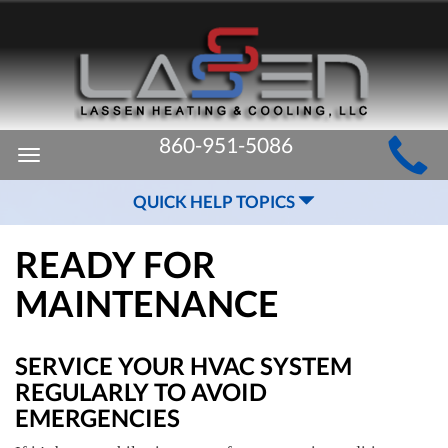
MAIN
860-951-5086
Toggle
SITE
navigation
QUICK HELP TOPICS
NAVIGATION
READY FOR
MAINTENANCE
SERVICE YOUR HVAC SYSTEM
REGULARLY TO AVOID
EMERGENCIES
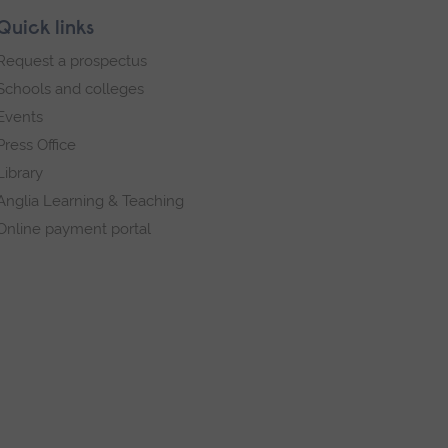
Quick links
Request a prospectus
Schools and colleges
Events
Press Office
Library
Anglia Learning & Teaching
Online payment portal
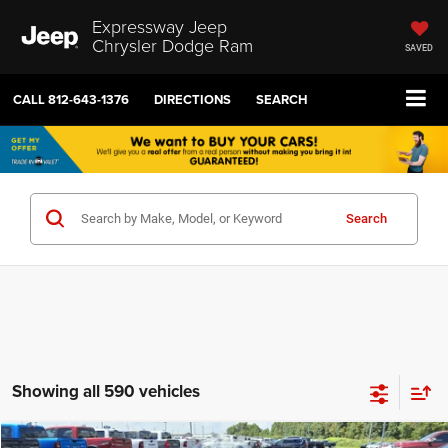
Expressway Jeep
Chrysler Dodge Ram
SAVED
CALL
812-643-1376
DIRECTIONS
SEARCH
Search
Showing all 590 vehicles
COMMENTS
Compare Vehicle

> [Required work]
Only the lines from the one containing "Schools and colleges" through the last line of the data belong in the copy, both included and reproduced exactly. Pictures do not.

> [Task result]
Schools and colleges
Events
Press Office
Library
Anglia Learning & Teaching
Online payment portal
Expressway Jeep
Chrysler Dodge Ram
SAVED
CALL
812-643-1376
DIRECTIONS
SEARCH
Search
Showing all 590 vehicles
COMMENTS
Compare Vehicle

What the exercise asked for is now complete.